The Century Foundation’s Angela Hanks also pointed to another indicator that worries her: More and more families are taking on debt, especially as buy now, pay later services like Klarna and Affirm become more widely available. And they’re not taking on debt to pay for bigger, luxury items. “A lot of families are using it because they need to pay [for] their groceries, and [paying on] installment like that is a sign of people struggling.… People’s lives are just more financialized in all kinds of different ways that lead to more precarity, more debt,” she said.
Debt is an underexplored component of how families are feeling, because if we’re not paying attention to the hundreds of dollars a family might have to pay just to meet their minimum credit card or loan payments every month, we’re missing a huge chunk of how hard it is for them to budget right now.
But the two biggest factors coming into play that are hitting families especially hard heading into the new year are the costs of childcare and health care, said Ashley Burnside, a senior policy analyst at the Center for Law and Social Policy, or CLASP. “We can’t talk about affordability in this moment without naming the huge health care costs that families are now facing because of the expiration of the premium tax credits,” she said.
She continued: “That unfortunately means a lot of families are either going to be paying much, much higher premiums than they had before, or choosing to be uninsured. And that then means if there is a health emergency and a family does not have thousands of dollars in savings, they have to end up in urgent care or delay and need a doctor’s appointment, which could lead to a financial spiral for families.… It’s not just low-income families that are feeling that, it is also middle-income families, and even what some people may call higher-income families, because we all need health insurance. So I do think there’s that reckoning happening in our nation right now too.”
These escalating expenses all come atop the well-documented price increases of basic household needs, such as groceries and gas. Here, families at the bottom of the income ladder are suffering the most. For low-income families, food makes up almost a third of their budget, so the rising costs of groceries impacts them deeply. They are not just making hard choices about where to save, but may go hungrier, especially as benefits such as food assistance come under attack.
Lorena Roque, associate director for labor policy at CLASP, said she sees data showing that a lot of families are taking on two or more jobs just to make ends meet. But even that might no longer provide a full picture of who is struggling because the administration has been hostile to the kinds of data-gathering efforts that would give us a fuller picture of the economy, like the rates of Black and Latino unemployment.
That also might explain why Trump is pushing back on the idea that there is an affordability crisis, and why he keeps insisting that the economy is great and that he is also going to make it better. “They’re purposely trying to kill the integrity of very objective agencies like the [Bureau of Labor Statistics],” she said. “It’s like an attack on the truth. It’s an attack on data and how people are feeling.… I think they’re trying to hide the truth.”

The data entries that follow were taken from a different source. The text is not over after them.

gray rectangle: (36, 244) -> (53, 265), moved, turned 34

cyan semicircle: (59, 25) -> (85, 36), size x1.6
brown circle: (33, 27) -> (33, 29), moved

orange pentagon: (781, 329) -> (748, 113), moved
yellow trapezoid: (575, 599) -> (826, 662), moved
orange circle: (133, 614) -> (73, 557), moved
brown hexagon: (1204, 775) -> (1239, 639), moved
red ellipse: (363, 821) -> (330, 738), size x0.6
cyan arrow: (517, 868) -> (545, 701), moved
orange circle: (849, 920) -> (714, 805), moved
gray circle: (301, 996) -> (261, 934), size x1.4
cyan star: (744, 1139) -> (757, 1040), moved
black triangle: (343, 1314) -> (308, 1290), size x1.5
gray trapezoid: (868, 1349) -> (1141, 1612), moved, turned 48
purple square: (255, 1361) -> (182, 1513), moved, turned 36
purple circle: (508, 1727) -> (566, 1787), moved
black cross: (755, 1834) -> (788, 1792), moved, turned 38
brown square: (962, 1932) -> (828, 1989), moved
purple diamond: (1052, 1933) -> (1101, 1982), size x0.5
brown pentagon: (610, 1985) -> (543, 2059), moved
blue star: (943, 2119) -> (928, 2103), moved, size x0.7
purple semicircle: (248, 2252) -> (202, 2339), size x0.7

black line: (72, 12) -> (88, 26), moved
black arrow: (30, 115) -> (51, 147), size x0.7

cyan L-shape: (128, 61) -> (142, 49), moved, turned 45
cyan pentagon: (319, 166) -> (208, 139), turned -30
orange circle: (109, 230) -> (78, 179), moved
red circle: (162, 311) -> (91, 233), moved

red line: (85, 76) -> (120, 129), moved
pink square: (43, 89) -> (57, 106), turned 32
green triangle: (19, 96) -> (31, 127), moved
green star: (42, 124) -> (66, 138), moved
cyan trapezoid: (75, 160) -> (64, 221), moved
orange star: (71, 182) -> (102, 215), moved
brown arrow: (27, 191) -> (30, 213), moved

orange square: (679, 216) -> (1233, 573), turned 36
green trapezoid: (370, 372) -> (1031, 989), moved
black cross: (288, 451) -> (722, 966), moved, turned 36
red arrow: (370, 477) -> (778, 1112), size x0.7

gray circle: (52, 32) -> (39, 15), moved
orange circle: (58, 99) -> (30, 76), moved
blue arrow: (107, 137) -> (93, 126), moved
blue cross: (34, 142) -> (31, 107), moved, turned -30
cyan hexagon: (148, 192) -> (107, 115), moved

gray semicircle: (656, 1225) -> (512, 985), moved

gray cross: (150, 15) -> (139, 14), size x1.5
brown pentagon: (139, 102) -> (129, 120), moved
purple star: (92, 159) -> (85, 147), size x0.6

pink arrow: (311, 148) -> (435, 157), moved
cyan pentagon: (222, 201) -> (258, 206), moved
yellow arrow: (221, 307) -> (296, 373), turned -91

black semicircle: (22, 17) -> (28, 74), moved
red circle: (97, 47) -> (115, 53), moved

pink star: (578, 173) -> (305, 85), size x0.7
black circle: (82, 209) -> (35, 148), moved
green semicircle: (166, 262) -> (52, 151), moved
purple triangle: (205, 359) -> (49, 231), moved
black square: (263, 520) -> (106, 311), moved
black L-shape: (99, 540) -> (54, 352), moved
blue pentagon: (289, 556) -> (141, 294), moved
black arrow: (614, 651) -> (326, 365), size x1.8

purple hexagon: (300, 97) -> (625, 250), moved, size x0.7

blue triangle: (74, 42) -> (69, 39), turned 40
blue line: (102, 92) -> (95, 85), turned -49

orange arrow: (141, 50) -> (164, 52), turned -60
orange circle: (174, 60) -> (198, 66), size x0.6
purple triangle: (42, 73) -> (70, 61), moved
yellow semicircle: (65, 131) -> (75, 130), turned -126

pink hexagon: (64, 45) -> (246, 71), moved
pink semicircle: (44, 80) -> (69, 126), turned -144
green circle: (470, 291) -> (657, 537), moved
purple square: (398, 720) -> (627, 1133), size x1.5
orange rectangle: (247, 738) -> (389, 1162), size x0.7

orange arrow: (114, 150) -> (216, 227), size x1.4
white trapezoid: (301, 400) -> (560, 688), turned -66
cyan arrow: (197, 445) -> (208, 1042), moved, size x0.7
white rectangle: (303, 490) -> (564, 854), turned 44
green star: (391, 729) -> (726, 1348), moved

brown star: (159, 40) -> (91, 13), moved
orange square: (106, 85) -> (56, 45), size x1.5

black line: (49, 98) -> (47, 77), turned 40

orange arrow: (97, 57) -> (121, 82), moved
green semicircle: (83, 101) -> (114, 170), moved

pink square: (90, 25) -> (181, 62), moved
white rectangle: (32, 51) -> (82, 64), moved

All of this also shows an opening for Democrats to hit Trump with the same attacks he used against Biden last year, and across the country, Democratic candidates are doing precisely that. Trump has countered that the claims of Democrats are a hoax. But families do need real relief, and they’re unlikely to get it from an administration that continues to deny how its policies may be affecting them—even as they can see it for themselves.